Problem details » In this exercise, every entry is to be copied exactly.

Listed records Block Start

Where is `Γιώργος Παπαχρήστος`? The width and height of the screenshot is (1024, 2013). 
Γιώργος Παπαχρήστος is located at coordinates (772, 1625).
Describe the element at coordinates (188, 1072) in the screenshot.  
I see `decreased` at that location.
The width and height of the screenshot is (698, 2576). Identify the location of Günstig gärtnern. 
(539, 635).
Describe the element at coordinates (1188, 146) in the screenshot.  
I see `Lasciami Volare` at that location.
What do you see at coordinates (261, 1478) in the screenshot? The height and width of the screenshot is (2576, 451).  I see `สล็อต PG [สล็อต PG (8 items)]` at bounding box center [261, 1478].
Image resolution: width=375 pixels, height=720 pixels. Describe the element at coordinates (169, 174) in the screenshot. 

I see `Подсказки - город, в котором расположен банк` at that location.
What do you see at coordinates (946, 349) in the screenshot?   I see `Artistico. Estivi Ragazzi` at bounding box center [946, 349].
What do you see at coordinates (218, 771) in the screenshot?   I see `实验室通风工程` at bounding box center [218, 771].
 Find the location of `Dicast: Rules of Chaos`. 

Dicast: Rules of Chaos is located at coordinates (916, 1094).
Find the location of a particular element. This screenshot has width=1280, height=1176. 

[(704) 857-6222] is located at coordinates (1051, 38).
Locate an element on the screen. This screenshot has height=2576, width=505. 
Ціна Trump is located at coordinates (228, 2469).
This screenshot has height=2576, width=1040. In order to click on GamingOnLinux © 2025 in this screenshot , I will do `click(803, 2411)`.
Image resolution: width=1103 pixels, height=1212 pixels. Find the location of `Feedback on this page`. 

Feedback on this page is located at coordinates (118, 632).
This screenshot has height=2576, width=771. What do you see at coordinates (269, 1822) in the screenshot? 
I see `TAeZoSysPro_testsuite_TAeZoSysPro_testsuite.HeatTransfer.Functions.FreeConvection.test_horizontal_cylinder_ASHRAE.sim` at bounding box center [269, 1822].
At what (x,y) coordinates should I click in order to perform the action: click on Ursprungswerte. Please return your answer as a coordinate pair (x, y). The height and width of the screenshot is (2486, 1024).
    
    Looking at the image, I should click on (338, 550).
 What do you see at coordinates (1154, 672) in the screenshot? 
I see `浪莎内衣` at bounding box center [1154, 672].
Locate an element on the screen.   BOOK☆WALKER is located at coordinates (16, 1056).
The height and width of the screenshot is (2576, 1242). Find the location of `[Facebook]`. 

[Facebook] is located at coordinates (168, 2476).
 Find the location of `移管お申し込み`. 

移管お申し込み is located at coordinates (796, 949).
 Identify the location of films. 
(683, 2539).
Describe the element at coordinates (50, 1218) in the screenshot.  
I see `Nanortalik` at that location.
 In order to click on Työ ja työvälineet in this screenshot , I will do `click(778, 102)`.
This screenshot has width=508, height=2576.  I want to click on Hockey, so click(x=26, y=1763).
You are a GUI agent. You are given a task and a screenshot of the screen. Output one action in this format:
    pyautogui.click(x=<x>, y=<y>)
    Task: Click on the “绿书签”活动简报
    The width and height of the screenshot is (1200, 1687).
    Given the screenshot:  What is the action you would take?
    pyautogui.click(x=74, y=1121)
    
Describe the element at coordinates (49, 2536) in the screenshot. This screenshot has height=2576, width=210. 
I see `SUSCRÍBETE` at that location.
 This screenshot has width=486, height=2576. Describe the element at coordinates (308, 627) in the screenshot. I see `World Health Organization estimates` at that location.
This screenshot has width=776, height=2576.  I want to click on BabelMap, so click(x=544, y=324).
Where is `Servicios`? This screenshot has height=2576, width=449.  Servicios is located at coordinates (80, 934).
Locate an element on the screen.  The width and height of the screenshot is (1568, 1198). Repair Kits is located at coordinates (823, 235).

Listed records Block End

Output of the task »
Where is `Γιώργος Παπαχρήστος`? The width and height of the screenshot is (1024, 2013). 
Γιώργος Παπαχρήστος is located at coordinates (772, 1625).
Describe the element at coordinates (188, 1072) in the screenshot.  
I see `decreased` at that location.
The width and height of the screenshot is (698, 2576). Identify the location of Günstig gärtnern. 
(539, 635).
Describe the element at coordinates (1188, 146) in the screenshot.  
I see `Lasciami Volare` at that location.
What do you see at coordinates (261, 1478) in the screenshot? The height and width of the screenshot is (2576, 451).  I see `สล็อต PG [สล็อต PG (8 items)]` at bounding box center [261, 1478].
Image resolution: width=375 pixels, height=720 pixels. Describe the element at coordinates (169, 174) in the screenshot. 

I see `Подсказки - город, в котором расположен банк` at that location.
What do you see at coordinates (946, 349) in the screenshot?   I see `Artistico. Estivi Ragazzi` at bounding box center [946, 349].
What do you see at coordinates (218, 771) in the screenshot?   I see `实验室通风工程` at bounding box center [218, 771].
 Find the location of `Dicast: Rules of Chaos`. 

Dicast: Rules of Chaos is located at coordinates (916, 1094).
Find the location of a particular element. This screenshot has width=1280, height=1176. 

[(704) 857-6222] is located at coordinates (1051, 38).
Locate an element on the screen. This screenshot has height=2576, width=505. 
Ціна Trump is located at coordinates (228, 2469).
This screenshot has height=2576, width=1040. In order to click on GamingOnLinux © 2025 in this screenshot , I will do `click(803, 2411)`.
Image resolution: width=1103 pixels, height=1212 pixels. Find the location of `Feedback on this page`. 

Feedback on this page is located at coordinates (118, 632).
This screenshot has height=2576, width=771. What do you see at coordinates (269, 1822) in the screenshot? 
I see `TAeZoSysPro_testsuite_TAeZoSysPro_testsuite.HeatTransfer.Functions.FreeConvection.test_horizontal_cylinder_ASHRAE.sim` at bounding box center [269, 1822].
At what (x,y) coordinates should I click in order to perform the action: click on Ursprungswerte. Please return your answer as a coordinate pair (x, y). The height and width of the screenshot is (2486, 1024).
    
    Looking at the image, I should click on (338, 550).
 What do you see at coordinates (1154, 672) in the screenshot? 
I see `浪莎内衣` at bounding box center [1154, 672].
Locate an element on the screen.   BOOK☆WALKER is located at coordinates (16, 1056).
The height and width of the screenshot is (2576, 1242). Find the location of `[Facebook]`. 

[Facebook] is located at coordinates (168, 2476).
 Find the location of `移管お申し込み`. 

移管お申し込み is located at coordinates (796, 949).
 Identify the location of films. 
(683, 2539).
Describe the element at coordinates (50, 1218) in the screenshot.  
I see `Nanortalik` at that location.
 In order to click on Työ ja työvälineet in this screenshot , I will do `click(778, 102)`.
This screenshot has width=508, height=2576.  I want to click on Hockey, so click(x=26, y=1763).
You are a GUI agent. You are given a task and a screenshot of the screen. Output one action in this format:
    pyautogui.click(x=<x>, y=<y>)
    Task: Click on the “绿书签”活动简报
    The width and height of the screenshot is (1200, 1687).
    Given the screenshot:  What is the action you would take?
    pyautogui.click(x=74, y=1121)
    
Describe the element at coordinates (49, 2536) in the screenshot. This screenshot has height=2576, width=210. 
I see `SUSCRÍBETE` at that location.
 This screenshot has width=486, height=2576. Describe the element at coordinates (308, 627) in the screenshot. I see `World Health Organization estimates` at that location.
This screenshot has width=776, height=2576.  I want to click on BabelMap, so click(x=544, y=324).
Where is `Servicios`? This screenshot has height=2576, width=449.  Servicios is located at coordinates (80, 934).
Locate an element on the screen.  The width and height of the screenshot is (1568, 1198). Repair Kits is located at coordinates (823, 235).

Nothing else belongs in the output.